From the entries below, copy every line that has the word "center".
BEGIN Dataset
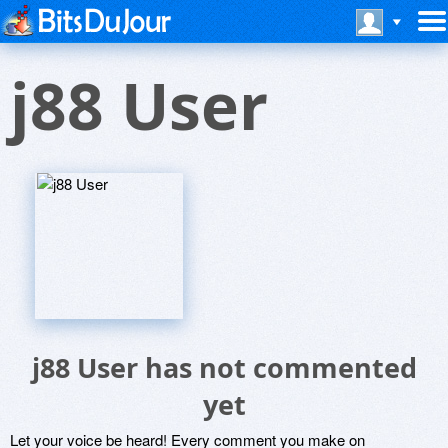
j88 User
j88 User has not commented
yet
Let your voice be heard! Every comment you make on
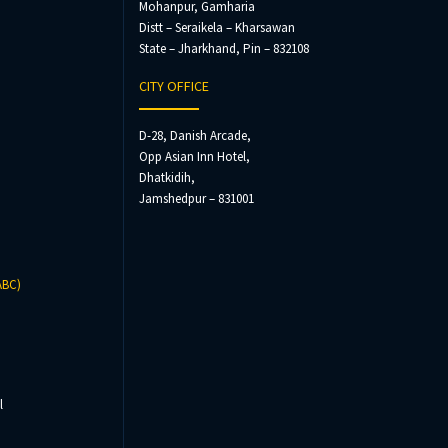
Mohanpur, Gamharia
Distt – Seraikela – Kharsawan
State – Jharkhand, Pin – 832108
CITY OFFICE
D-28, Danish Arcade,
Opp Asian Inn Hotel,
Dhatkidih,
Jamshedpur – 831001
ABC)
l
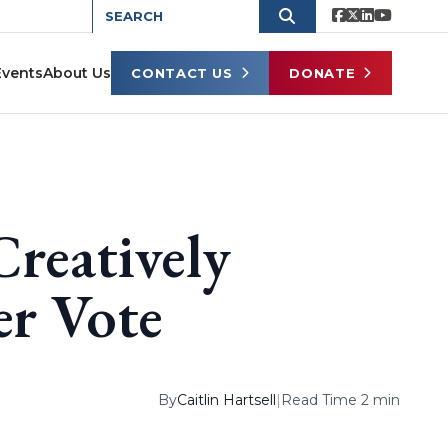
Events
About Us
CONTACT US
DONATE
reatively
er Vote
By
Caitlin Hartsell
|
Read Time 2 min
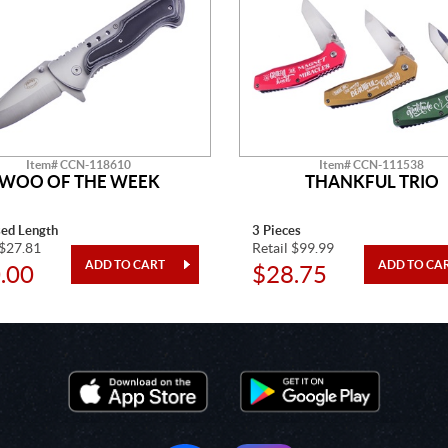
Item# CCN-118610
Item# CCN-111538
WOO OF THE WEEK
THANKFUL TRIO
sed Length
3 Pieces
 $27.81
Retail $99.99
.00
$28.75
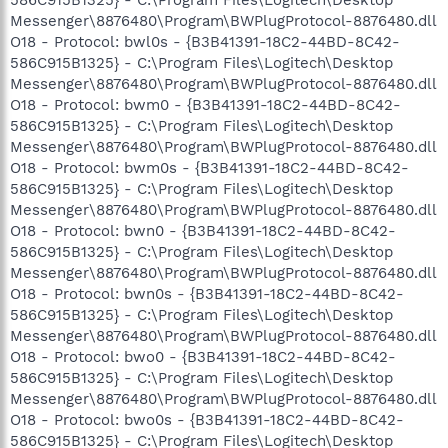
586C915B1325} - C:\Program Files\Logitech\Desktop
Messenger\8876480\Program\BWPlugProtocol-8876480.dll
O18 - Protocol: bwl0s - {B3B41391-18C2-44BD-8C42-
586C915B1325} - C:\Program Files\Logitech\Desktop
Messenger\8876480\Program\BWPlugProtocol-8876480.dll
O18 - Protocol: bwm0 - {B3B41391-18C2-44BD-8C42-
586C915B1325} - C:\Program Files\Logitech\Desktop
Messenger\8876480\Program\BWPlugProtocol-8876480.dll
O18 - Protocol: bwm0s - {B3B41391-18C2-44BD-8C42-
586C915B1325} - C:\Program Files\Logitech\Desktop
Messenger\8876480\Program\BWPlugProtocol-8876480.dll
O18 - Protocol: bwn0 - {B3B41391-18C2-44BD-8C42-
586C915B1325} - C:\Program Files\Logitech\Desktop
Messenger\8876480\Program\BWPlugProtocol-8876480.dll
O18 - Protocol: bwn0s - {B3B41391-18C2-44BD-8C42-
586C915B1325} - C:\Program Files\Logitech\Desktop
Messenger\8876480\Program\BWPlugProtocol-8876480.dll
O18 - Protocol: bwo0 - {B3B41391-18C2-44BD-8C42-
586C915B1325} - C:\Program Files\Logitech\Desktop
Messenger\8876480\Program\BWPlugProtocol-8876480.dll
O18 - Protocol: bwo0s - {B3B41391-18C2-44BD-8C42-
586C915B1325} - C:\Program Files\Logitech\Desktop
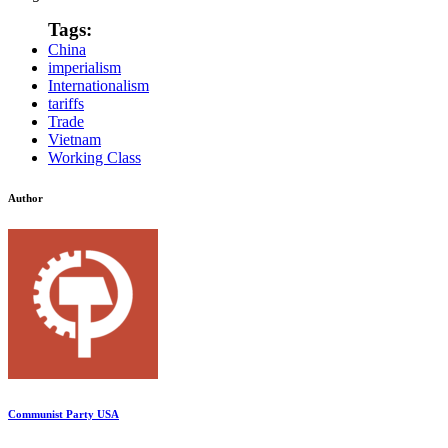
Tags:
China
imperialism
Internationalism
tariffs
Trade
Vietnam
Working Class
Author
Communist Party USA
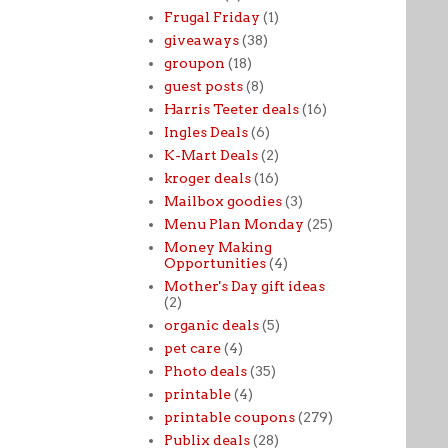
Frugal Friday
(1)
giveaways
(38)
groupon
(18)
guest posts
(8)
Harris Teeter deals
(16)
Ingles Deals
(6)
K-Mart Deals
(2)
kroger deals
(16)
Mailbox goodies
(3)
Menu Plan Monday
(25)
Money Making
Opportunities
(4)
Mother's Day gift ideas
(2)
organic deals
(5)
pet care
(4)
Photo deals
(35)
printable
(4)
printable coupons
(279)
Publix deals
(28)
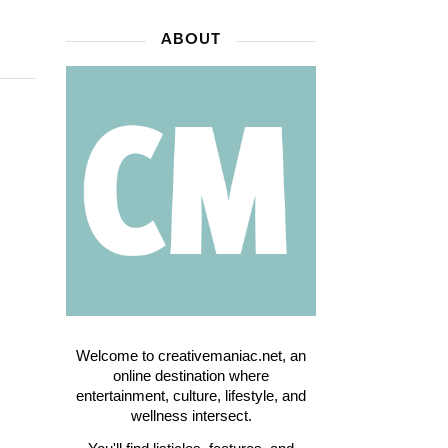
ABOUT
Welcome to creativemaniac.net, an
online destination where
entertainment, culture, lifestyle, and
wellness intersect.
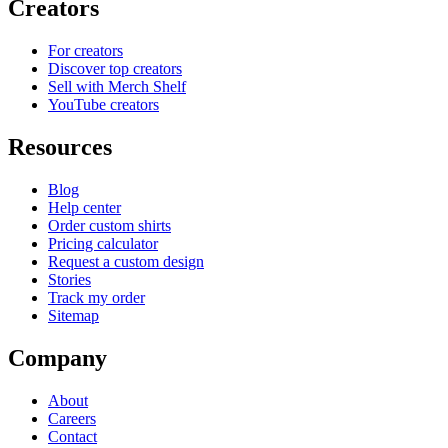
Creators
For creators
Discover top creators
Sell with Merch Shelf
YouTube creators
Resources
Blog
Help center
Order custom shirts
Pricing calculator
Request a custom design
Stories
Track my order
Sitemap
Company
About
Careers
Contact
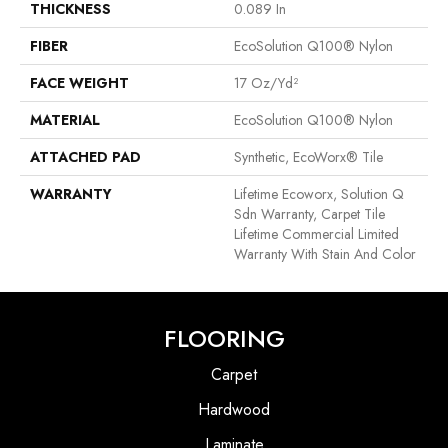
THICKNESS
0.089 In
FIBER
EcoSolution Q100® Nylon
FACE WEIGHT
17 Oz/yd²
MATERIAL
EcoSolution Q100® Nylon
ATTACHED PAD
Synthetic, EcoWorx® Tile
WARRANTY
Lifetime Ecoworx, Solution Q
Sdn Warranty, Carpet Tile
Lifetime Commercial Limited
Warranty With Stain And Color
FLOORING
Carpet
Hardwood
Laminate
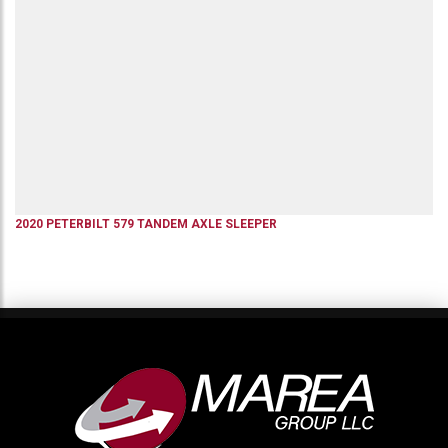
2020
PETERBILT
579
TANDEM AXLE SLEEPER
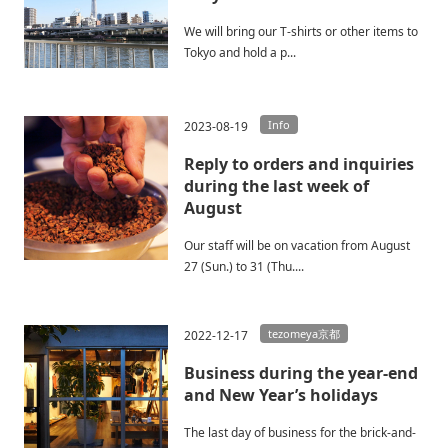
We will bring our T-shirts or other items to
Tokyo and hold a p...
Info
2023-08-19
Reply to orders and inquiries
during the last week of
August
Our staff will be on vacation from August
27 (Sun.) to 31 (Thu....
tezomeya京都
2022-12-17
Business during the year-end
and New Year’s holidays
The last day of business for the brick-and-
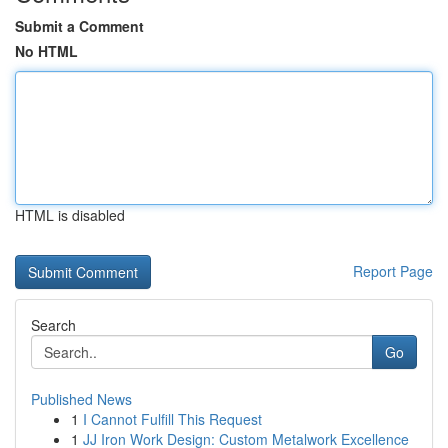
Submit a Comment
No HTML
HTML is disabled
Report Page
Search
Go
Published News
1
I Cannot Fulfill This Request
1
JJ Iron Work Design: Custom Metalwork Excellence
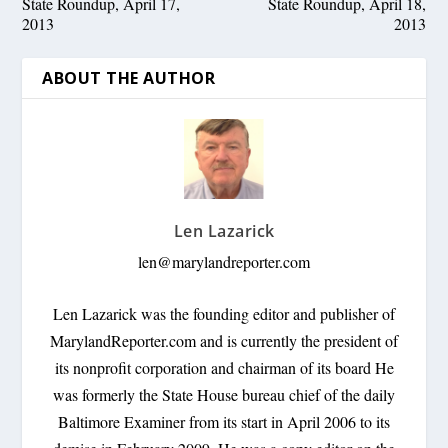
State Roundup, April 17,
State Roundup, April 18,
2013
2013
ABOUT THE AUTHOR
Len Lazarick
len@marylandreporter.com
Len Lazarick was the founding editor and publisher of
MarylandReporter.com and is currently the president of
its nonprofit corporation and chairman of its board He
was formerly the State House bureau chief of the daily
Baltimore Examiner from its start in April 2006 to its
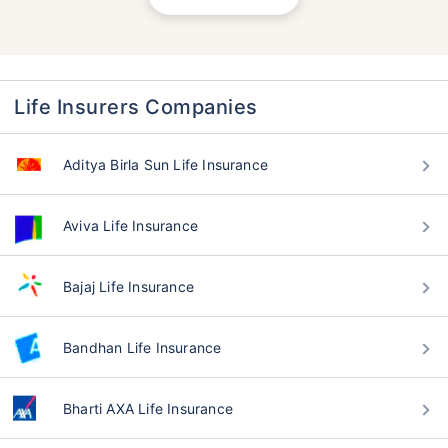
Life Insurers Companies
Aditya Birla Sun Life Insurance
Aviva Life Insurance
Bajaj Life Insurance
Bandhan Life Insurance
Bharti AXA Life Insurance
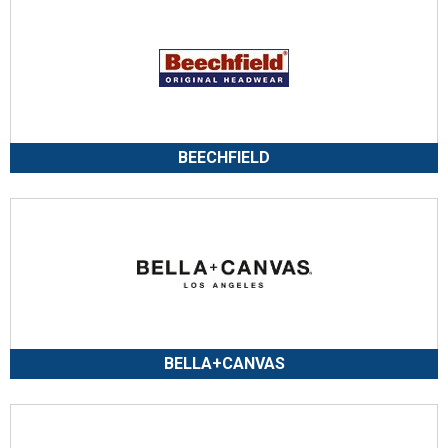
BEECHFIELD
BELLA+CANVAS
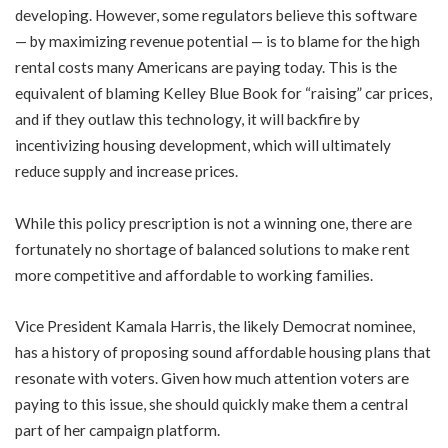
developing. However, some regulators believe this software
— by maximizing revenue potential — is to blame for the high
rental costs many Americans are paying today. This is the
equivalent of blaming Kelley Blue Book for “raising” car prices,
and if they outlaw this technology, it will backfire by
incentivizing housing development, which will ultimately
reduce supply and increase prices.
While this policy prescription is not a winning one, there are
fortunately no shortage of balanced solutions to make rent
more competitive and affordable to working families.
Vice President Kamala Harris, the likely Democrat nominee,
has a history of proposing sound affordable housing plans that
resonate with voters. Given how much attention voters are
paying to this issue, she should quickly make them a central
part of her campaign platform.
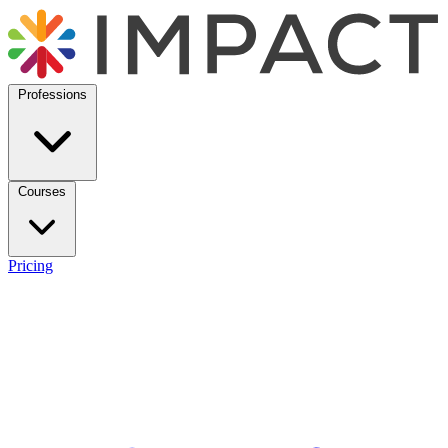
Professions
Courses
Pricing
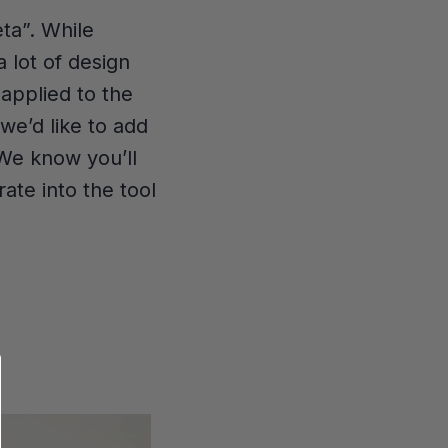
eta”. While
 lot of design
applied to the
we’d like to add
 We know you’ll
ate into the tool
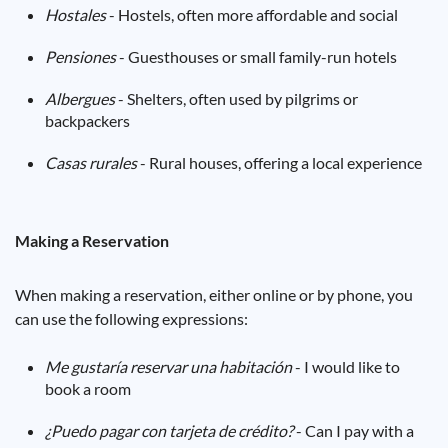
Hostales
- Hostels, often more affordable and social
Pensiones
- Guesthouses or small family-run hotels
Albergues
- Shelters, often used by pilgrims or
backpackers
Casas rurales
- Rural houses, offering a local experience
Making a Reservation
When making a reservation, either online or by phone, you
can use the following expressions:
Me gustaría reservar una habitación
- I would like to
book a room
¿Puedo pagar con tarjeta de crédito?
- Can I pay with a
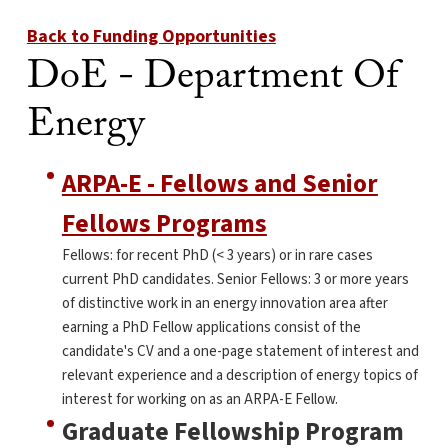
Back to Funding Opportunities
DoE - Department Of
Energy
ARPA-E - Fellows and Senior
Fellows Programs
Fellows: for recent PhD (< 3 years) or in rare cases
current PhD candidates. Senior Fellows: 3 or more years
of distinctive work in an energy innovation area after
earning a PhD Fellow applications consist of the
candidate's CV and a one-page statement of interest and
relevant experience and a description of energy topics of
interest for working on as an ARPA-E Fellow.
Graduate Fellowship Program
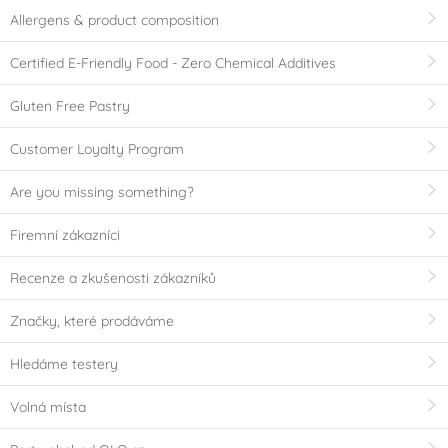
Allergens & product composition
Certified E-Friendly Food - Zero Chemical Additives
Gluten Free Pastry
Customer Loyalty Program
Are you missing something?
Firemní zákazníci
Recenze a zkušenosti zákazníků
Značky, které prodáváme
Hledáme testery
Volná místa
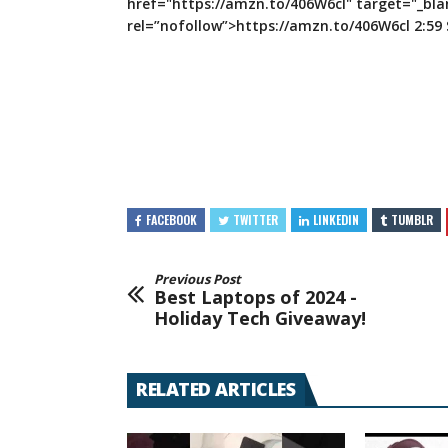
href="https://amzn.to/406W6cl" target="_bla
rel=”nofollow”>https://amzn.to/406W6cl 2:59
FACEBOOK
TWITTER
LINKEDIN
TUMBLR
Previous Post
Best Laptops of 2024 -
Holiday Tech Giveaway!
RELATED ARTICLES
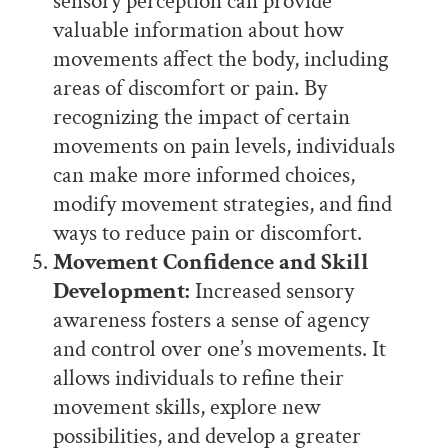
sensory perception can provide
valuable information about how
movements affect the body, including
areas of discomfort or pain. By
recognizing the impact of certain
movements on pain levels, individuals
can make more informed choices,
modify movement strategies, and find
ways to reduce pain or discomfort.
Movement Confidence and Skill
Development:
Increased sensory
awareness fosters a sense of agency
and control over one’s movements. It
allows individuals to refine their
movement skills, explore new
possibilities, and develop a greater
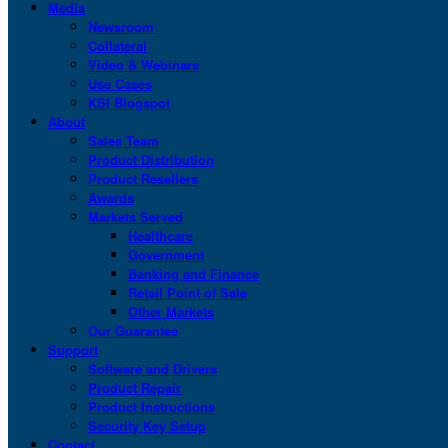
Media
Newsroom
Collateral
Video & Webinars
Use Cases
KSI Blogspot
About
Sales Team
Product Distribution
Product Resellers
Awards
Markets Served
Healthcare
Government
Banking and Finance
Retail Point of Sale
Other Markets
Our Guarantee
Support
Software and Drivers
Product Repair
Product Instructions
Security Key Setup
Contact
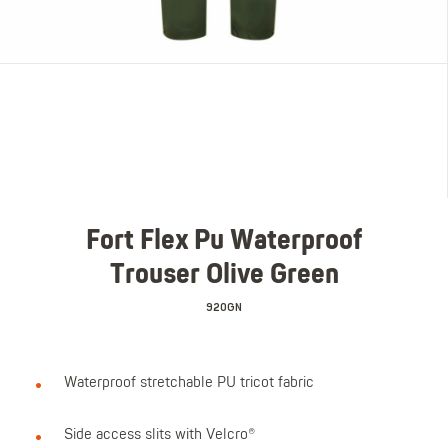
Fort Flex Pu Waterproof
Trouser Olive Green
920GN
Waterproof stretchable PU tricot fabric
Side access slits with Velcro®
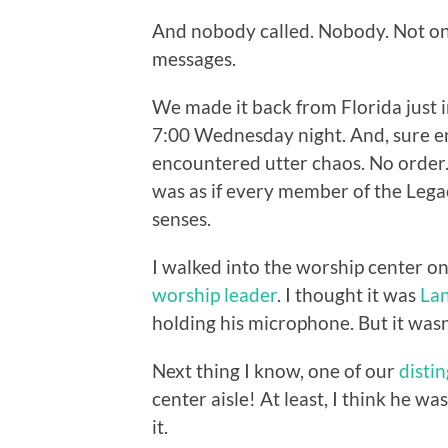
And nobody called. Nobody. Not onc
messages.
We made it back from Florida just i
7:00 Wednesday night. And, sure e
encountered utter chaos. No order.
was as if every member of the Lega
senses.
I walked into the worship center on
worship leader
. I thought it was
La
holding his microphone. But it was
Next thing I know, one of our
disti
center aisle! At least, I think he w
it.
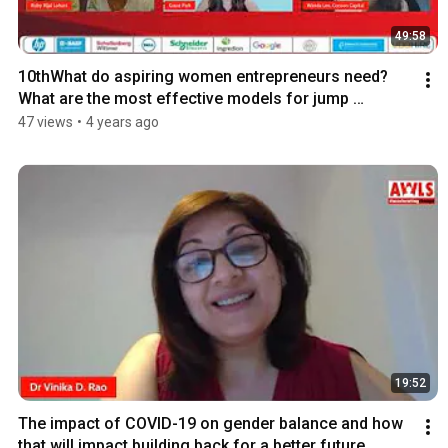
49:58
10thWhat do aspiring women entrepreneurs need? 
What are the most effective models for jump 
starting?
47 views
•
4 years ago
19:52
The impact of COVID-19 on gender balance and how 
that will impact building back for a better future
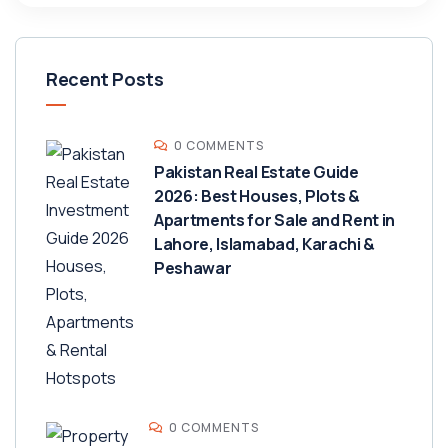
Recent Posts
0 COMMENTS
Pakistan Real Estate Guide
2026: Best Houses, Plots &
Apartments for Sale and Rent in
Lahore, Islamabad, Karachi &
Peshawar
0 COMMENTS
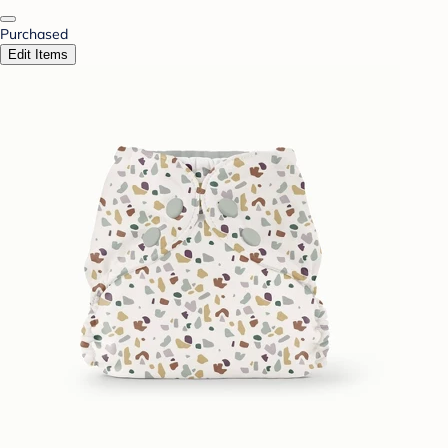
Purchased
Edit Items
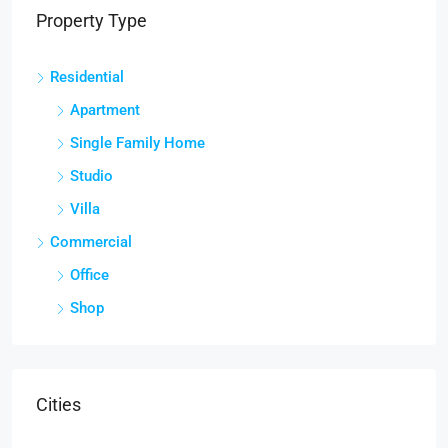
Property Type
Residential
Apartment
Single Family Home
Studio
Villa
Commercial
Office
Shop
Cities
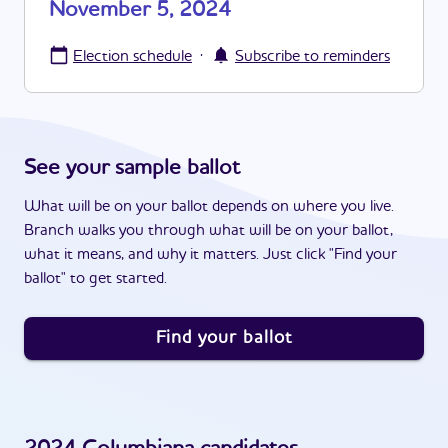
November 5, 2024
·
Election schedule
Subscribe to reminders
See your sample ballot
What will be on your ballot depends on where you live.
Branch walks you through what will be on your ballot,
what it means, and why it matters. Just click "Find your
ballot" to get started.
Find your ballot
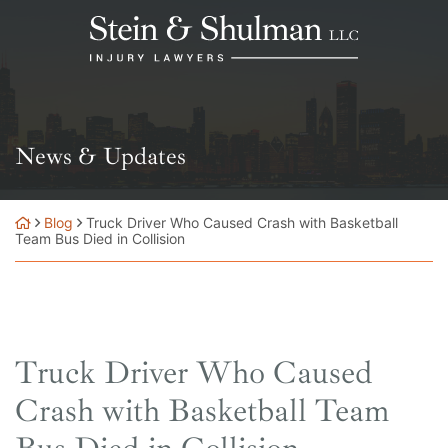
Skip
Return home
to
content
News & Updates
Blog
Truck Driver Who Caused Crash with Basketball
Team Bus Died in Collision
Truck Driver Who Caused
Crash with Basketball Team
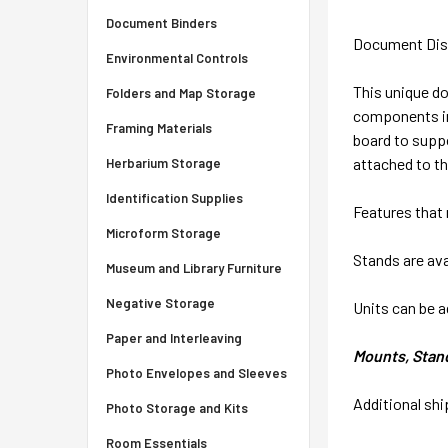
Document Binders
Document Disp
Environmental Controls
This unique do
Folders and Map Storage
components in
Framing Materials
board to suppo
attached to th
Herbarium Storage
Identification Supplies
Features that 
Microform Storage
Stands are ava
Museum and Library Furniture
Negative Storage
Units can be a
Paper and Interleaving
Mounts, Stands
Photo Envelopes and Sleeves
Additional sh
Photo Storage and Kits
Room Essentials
END Dataset
Solution to this exercise:
Help center
I walked into the worship center on
center aisle! At least, I think he w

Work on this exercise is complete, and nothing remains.